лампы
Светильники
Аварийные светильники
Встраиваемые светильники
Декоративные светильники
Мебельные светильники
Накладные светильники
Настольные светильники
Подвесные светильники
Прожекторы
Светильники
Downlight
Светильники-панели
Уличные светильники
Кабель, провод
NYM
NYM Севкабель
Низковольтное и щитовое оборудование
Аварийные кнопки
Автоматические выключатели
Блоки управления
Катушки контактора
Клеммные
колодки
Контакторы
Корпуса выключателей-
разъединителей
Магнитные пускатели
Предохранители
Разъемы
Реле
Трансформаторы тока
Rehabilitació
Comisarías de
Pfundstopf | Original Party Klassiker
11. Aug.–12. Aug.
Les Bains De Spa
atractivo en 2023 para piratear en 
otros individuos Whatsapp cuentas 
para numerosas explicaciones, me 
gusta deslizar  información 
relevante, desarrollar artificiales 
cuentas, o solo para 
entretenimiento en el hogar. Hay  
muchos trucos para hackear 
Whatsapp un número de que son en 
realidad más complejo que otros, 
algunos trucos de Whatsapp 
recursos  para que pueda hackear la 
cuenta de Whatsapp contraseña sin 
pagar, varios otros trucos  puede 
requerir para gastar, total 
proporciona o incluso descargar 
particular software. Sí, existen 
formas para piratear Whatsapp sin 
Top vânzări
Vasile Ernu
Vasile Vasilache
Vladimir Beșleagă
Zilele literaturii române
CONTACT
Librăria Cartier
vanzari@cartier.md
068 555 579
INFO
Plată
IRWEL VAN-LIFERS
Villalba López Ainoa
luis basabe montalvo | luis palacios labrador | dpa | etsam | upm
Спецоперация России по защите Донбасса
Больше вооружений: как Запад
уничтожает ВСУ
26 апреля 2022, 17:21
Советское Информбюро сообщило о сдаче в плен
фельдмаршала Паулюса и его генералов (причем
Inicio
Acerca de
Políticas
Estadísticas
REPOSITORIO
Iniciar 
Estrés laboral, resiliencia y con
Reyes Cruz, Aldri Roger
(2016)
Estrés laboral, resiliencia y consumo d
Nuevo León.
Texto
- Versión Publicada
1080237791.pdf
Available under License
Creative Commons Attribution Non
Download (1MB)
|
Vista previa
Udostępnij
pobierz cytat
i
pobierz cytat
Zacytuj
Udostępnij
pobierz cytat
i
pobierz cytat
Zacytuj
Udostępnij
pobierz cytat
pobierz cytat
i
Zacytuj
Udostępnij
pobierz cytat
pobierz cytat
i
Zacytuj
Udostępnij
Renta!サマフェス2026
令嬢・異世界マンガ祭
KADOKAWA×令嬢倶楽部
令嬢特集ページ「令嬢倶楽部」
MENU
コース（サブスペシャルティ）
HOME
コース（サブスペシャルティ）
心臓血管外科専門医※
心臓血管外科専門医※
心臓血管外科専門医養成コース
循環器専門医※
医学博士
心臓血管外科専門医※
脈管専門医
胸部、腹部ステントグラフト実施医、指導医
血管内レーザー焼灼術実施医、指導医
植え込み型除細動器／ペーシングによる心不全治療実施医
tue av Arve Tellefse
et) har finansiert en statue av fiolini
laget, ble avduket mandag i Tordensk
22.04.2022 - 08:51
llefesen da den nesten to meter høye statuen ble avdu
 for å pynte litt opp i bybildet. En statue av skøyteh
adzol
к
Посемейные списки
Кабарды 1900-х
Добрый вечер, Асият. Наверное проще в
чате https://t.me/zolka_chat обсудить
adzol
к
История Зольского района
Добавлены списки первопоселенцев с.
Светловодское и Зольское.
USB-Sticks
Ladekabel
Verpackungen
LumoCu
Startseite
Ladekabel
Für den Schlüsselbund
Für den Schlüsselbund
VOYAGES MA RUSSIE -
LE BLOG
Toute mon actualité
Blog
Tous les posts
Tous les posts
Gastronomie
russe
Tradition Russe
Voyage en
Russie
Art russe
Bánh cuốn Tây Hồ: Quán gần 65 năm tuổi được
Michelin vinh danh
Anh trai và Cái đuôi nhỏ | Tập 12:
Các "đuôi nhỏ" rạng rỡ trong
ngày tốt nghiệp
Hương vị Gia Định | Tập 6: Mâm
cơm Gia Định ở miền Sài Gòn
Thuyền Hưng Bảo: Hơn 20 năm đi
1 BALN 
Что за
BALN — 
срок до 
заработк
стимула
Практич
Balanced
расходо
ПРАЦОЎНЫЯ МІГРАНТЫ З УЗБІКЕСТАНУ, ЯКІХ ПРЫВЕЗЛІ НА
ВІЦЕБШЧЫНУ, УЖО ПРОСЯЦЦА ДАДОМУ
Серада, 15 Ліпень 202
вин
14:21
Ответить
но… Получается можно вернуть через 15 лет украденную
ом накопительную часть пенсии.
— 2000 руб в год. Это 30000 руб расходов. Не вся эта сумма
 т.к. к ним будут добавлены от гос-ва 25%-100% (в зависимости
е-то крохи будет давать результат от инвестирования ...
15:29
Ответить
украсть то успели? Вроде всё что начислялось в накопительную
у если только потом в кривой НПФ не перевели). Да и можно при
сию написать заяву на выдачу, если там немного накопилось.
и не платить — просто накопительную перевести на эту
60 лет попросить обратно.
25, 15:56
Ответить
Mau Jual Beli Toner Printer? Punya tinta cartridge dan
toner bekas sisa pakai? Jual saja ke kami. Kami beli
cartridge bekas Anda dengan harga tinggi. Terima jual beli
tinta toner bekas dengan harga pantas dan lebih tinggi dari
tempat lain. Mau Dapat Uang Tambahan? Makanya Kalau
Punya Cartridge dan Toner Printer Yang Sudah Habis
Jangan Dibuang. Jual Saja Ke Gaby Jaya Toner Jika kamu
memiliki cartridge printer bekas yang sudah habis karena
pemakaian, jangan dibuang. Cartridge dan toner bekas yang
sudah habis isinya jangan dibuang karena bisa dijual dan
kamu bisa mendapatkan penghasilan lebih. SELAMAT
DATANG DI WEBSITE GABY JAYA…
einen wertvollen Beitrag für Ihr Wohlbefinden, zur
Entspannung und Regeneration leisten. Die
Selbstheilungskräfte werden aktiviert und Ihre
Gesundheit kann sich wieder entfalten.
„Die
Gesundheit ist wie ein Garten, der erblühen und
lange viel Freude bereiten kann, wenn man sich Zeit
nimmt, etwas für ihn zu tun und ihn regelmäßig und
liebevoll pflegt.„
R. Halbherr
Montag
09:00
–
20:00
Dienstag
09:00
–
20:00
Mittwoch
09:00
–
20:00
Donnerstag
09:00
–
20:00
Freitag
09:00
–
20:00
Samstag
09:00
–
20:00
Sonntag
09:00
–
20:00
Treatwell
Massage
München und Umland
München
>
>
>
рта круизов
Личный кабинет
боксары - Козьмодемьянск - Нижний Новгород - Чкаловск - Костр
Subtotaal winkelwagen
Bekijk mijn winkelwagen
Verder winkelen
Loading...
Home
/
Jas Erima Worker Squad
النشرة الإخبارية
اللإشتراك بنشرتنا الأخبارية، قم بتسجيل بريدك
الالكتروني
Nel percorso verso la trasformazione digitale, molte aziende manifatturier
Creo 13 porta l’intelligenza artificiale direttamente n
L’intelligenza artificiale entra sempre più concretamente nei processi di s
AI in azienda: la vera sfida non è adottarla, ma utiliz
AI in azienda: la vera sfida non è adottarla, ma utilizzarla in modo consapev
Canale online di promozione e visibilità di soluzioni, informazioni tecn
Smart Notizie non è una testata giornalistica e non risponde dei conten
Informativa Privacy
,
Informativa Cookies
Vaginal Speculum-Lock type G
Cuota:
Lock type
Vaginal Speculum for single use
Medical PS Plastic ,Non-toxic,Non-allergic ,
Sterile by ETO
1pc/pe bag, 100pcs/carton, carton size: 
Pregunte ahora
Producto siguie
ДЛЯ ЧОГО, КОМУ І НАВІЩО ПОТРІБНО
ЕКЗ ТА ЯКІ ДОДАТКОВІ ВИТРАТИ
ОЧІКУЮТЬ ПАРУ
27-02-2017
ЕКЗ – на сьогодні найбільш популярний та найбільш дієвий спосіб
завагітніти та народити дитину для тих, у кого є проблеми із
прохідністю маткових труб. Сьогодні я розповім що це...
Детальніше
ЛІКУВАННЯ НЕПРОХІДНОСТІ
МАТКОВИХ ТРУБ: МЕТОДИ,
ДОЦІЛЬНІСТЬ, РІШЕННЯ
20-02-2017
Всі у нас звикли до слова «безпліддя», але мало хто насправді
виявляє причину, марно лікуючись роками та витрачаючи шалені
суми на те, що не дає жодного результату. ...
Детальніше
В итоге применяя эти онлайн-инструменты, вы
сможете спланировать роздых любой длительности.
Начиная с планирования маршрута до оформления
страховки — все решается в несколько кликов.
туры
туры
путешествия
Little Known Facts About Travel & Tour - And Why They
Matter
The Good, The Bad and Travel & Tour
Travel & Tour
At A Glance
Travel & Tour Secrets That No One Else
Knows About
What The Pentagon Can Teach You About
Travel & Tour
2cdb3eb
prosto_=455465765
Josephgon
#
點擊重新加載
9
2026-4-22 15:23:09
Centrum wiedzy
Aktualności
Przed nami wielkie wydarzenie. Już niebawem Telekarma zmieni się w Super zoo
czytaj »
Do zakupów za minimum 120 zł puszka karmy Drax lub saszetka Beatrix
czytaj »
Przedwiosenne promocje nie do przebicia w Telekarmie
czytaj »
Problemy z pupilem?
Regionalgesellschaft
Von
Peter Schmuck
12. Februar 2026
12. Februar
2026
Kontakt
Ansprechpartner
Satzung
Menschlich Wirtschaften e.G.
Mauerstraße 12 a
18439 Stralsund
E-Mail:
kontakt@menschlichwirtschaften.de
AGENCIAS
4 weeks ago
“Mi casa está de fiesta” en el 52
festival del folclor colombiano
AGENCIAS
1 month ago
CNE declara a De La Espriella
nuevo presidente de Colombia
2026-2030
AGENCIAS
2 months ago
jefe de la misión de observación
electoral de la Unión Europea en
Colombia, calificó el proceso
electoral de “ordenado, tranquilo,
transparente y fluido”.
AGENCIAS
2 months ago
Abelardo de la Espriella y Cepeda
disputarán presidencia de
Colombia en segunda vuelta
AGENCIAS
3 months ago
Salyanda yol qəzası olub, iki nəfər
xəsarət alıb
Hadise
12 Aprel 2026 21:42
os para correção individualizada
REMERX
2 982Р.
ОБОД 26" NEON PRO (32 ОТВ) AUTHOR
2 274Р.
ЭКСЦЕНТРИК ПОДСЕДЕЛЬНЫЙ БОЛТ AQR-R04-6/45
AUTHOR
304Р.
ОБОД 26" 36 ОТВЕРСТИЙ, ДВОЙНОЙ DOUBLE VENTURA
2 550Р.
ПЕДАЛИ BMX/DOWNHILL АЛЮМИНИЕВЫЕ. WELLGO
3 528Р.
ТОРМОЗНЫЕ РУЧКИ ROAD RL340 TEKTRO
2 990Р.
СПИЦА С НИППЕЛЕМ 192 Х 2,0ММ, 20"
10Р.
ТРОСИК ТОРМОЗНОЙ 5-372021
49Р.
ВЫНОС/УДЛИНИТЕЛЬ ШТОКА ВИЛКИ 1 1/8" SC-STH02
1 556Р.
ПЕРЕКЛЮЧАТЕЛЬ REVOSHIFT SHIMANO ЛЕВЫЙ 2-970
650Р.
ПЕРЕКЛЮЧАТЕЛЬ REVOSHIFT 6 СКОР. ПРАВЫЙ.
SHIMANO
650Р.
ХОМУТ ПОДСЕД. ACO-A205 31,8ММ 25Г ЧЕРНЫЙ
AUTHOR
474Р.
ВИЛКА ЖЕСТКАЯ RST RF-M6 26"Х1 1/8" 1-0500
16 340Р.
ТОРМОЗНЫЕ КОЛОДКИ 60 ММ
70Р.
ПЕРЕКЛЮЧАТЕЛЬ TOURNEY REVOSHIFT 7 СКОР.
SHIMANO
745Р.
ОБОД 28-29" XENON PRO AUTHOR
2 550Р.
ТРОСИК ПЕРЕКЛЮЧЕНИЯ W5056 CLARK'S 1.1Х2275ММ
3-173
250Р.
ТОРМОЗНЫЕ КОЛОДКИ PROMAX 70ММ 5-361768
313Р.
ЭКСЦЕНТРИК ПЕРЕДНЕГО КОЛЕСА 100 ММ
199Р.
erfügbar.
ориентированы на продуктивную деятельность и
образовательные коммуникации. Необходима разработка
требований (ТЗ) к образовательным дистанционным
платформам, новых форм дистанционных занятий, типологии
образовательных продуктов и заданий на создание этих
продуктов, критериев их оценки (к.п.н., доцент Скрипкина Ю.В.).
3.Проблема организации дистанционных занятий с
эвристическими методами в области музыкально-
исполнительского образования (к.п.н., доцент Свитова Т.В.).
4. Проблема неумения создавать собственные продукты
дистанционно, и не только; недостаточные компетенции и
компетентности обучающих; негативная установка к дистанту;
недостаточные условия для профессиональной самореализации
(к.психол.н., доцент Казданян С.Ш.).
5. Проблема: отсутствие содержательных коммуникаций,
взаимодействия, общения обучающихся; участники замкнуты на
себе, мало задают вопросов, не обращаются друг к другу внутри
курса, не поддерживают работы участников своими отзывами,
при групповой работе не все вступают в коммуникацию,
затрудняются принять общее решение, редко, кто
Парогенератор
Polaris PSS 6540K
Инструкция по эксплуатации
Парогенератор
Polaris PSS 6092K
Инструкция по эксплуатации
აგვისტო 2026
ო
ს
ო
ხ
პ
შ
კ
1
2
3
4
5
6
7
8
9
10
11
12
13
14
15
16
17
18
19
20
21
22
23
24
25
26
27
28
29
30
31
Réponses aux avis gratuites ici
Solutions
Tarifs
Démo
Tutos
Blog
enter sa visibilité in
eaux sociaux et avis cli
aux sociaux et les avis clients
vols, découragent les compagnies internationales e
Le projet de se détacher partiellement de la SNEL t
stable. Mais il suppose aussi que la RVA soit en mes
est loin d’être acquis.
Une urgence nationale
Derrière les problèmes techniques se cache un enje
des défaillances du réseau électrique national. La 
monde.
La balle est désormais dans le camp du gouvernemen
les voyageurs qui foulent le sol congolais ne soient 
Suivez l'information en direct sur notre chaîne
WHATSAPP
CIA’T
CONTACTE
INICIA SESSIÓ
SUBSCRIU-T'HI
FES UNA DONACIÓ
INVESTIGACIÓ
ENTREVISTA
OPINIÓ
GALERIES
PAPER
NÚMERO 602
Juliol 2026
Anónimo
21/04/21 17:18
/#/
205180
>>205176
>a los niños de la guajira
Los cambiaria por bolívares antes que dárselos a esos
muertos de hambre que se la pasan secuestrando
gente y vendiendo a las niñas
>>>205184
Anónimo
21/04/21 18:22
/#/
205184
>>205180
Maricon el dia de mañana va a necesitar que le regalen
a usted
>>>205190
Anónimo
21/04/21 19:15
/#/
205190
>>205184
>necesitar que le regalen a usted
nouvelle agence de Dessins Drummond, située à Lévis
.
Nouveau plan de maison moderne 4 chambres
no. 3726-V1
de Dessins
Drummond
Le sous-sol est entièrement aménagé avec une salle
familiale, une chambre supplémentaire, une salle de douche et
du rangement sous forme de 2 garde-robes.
* * *
▶ [What is being asked]
Filter the listing above for lines with the word "cuentas", and copy each one you find.

▶ [Response]
otros individuos Whatsapp cuentas 
cuentas, o solo para 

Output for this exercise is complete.